**Work instructions**
Retype exactly the lines from the one containing "Расстояние между дугами" through the last line of the records below, including both, and leave out any pictures.

**Supplied entries**
# # #

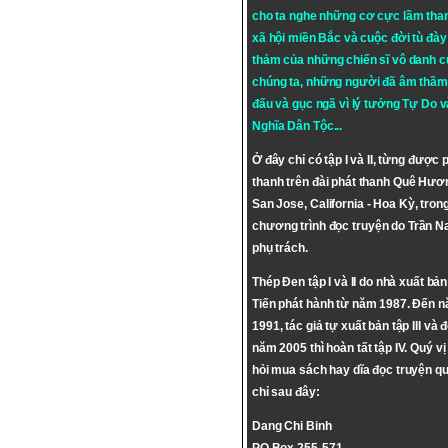
cho ta nghe những cơ cực lầm tha
xã hội miền Bắc và cuộc đời tù đày 
thảm của những chiến sĩ vô danh c
chúng ta, những người đã âm thầm
đấu và gục ngã vì lý tưởng
Tự Do
v
Nghĩa Dân Tộc
...
Ở đây chỉ có tập I và II, từng được 
thanh trên đài phát thanh Quê Hươ
San Jose, California - Hoa Kỳ, tron
chương trình đọc truyện do Trần 
phụ trách.
Thép Đen tập I và II do nhà xuất bả
Tiến phát hành từ năm 1987. Đến 
1991, tác giả tự xuất bản tập III và 
năm 2005 thì hoàn tất tập IV. Quý vị
hỏi mua sách hay dĩa đọc truyện qu
chỉ sau đây:
Dang Chi Binh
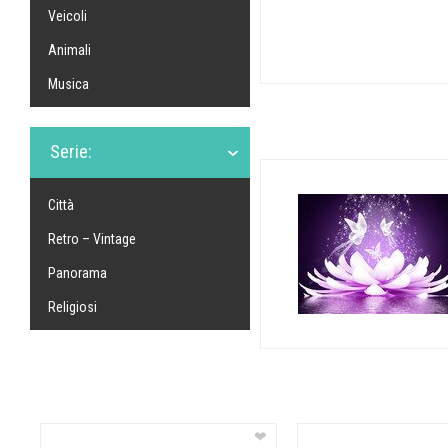
Veicoli
Animali
Musica
Serie:
Città
Retro – Vintage
Panorama
Religiosi
❤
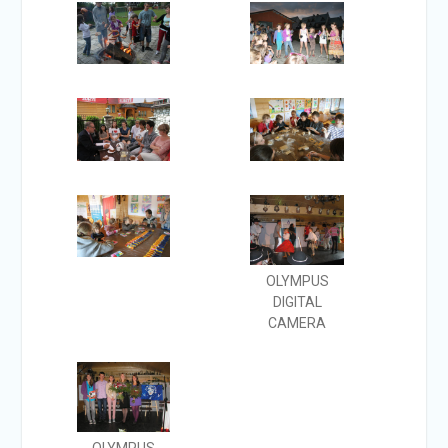
OLYMPUS
DIGITAL
CAMERA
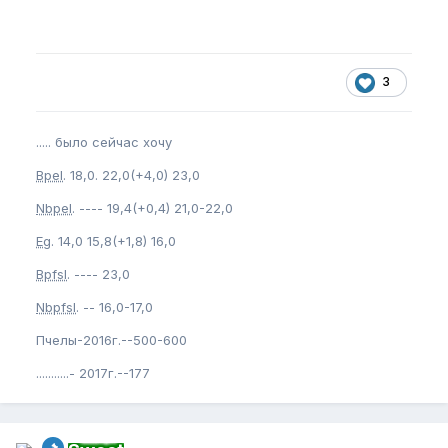
3
..... было сейчас хочу
Bpel
. 18,0. 22,0(+4,0) 23,0
Nbpel
. ---- 19,4(+0,4) 21,0-22,0
Eg
. 14,0 15,8(+1,8) 16,0
Bpfsl
. ---- 23,0
Nbpfsl
. -- 16,0-17,0
Пчелы-2016г.--500-600
...........- 2017г.--177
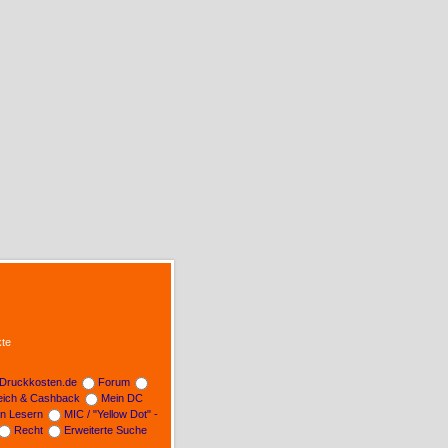
te
Druckkosten.de
Forum
leich & Cashback
Mein DC
on Lesern
MIC / "Yellow Dot" -
Recht
Erweiterte Suche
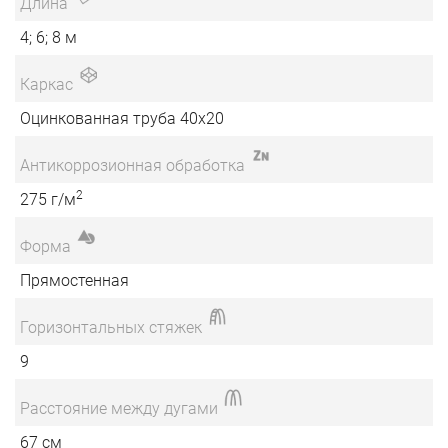
Длина
4; 6; 8 м
Каркас
Оцинкованная труба 40х20
Антикоррозионная обработка
2
275 г/м
Форма
Прямостенная
Горизонтальных стяжек
9
Расстояние между дугами
67 см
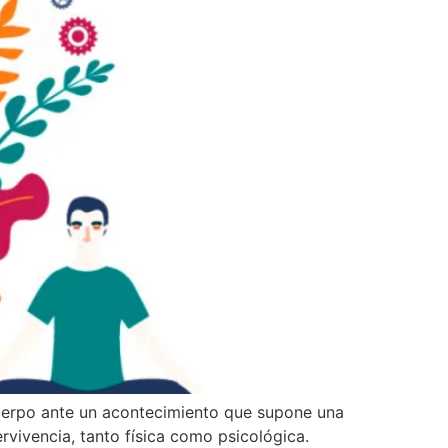
cuerpo ante un acontecimiento que supone una
rvivencia, tanto física como psicológica.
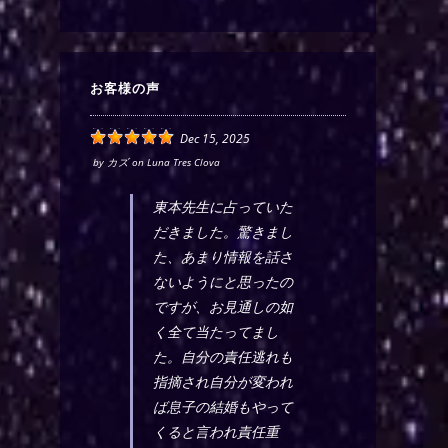
お客様の声
Dec 15, 2025
by
カズ
on
Luna Tres Clova
東本先生に占っていた
だきました。驚きまし
た、あまり情報を話さ
ないようにと思ったの
ですが、お見通しの如
く全て当たってまし
た。自分の責任逃れも
指摘され自分が変われ
ば息子の結婚もやって
くると言われ責任重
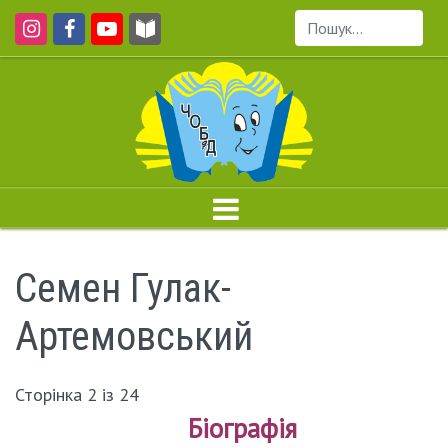
Пошук...
Семен Гулак-
Артемовський
Сторінка 2 із 24
Біографія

# # #

**Task answer**
Расстояние между дугами
67 см
cuerpo ante un acontecimiento que supone una
rvivencia, tanto física como psicológica.
お客様の声
Dec 15, 2025
by
カズ
on
Luna Tres Clova
東本先生に占っていた
だきました。驚きまし
た、あまり情報を話さ
ないようにと思ったの
ですが、お見通しの如
く全て当たってまし
た。自分の責任逃れも
指摘され自分が変われ
ば息子の結婚もやって
くると言われ責任重
Пошук...
Семен Гулак-
Артемовський
Сторінка 2 із 24
Біографія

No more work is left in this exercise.